## [RECORDS PROVIDED]
....
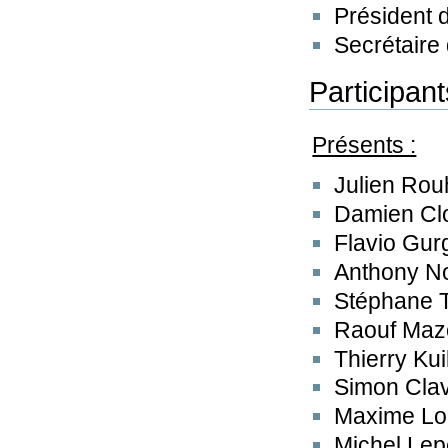
Président 
Secrétaire
Participant
Présents :
Julien Ro
Damien Cl
Flavio Gur
Anthony N
Stéphane T
Raouf Maz
Thierry Ku
Simon Clav
Maxime Lo
Michel Lep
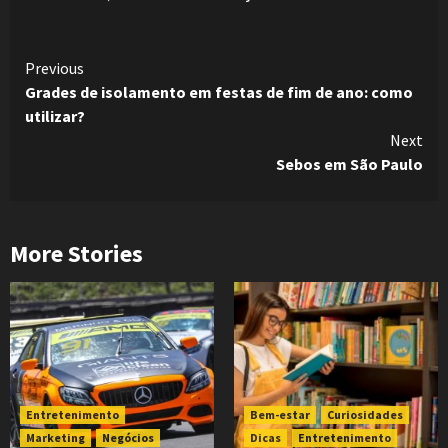
Continue
Previous
Grades de isolamento em festas de fim de ano: como
Reading
utilizar?
Next
Sebos em São Paulo
More Stories
Entretenimento
Bem-estar
Curiosidades
Marketing
Negócios
Dicas
Entretenimento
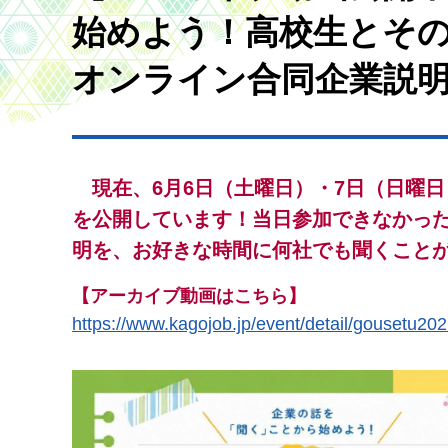
始めよう！高校生とそ
オンライン合同企業説
現
在、6月6日（土曜日）・7日（日曜
を公開しています！当日参加できなかった
明を、お好きな時間に何社でも聞くことが
【アーカイブ動画はこちら】
https://www.kagojob.jp/event/detail/g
....
## [WHAT THE TASK REQUIRES]
Copy out the data exactly and keep the pictures out.

## [SOLUTION FOR THIS TASK]
Président 
Secrétaire
Participant
Présents :
Julien Ro
Damien Cl
Flavio Gur
Anthony N
Stéphane T
Raouf Maz
Thierry Ku
Simon Clav
Maxime Lo
Michel Lep
Continue
Previous
Grades de isolamento em festas de fim de ano: como
Reading
utilizar?
Next
Sebos em São Paulo
More Stories
Entretenimento
Bem-estar
Curiosidades
Marketing
Negócios
Dicas
Entretenimento
始めよう！高校生とそ
オンライン合同企業説
現
在、6月6日（土曜日）・7日（日曜
を公開しています！当日参加できなかった
明を、お好きな時間に何社でも聞くことが
【アーカイブ動画はこちら】
https://www.kagojob.jp/event/detail/g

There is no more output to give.